Bedauern in der SPÖ Kärnten
Für die Kärntner Roten entspreche das Ergebnis der Salzburg-Wahl dem aktuellen Trend, der die Unzufriedenheit und die aktuellen Poly-Krisen hauptsächlich auf die in Verantwortung stehenden Landeshauptleute projiziert. „David Egger und das Team der SPÖ-Salzburg haben trotz denkbar ungünstigster Ausgangsbedingungen eine äußerst engagierte Wahlbewegung geführt. Das Ergebnis trägt diesen Bemühungen leider nicht in dem Maß Rechnung, wie wir das den Salzburger Freundinnen und Freunden gewünscht und sie sich verdient hätten“, so die SPÖ-Kärnten. Jetzt gehe es darum, in allfälligen Koalitionsgesprächen die sozialdemokratischen Inhalte für die Salzburger Bevölkerung entsprechend konsequent zu vertreten.

„Herbe Enttäuschung“ für Janos Juvan (Neos)
Für Neos-Landessprecher Janos Juvan ist die Wahlniederlage in Salzburg eine herbe Enttäuschung. „Hier zeigt sich nicht nur, wie schwer wir Neos uns nach wie vor in den Bundesländern tun, sondern auch wie die Krisen die Wählerschaft an die politischen Ränder treibt.“ Die politische Mitte sei nun verstärkt gefordert, die Menschen wieder zu erreichen.

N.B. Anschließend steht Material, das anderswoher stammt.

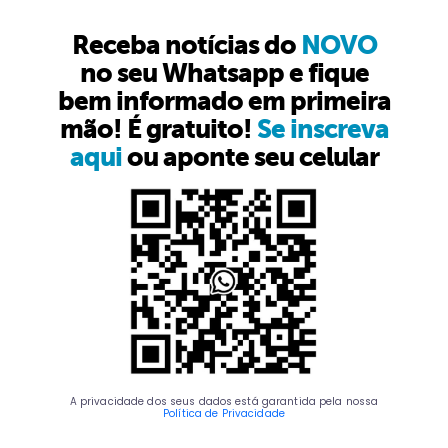
Receba notícias do
NOVO
no seu Whatsapp e fique
bem informado em primeira
mão! É gratuito!
Se inscreva
aqui
ou aponte seu celular
A privacidade dos seus dados está garantida pela nossa
Política de Privacidade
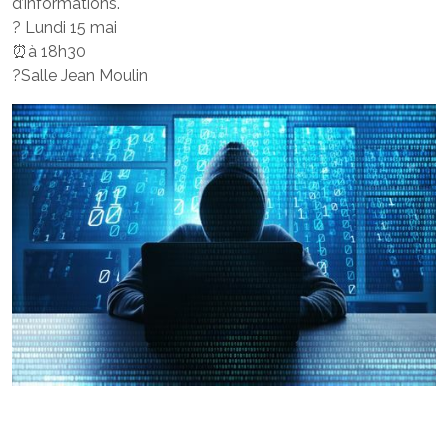
d’informations.
? Lundi 15 mai
⏰à 18h30
?Salle Jean Moulin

Olga Voglauer (Grüne) wünscht sich grüne Regierungsbeteiligung
„Trotz schwieriger Umstände ist es den Grünen Salzburg gelungen, drei Mandate zu halten. Dementsprechend werden Martina Berthold und ihr Team auch weiterhin starke Stimmen für den Klimaschutz und für zukunftsorientierte Politik sein. In welcher Rolle wird man sehen - hier liegt es jetzt an der ÖVP, auf die Grünen zuzugehen. Eine Regierungsbeteiligung wäre natürlich wünschenswert“, reagiert Olga Voglauer auf das Salzburger Landtagswahlergebnis.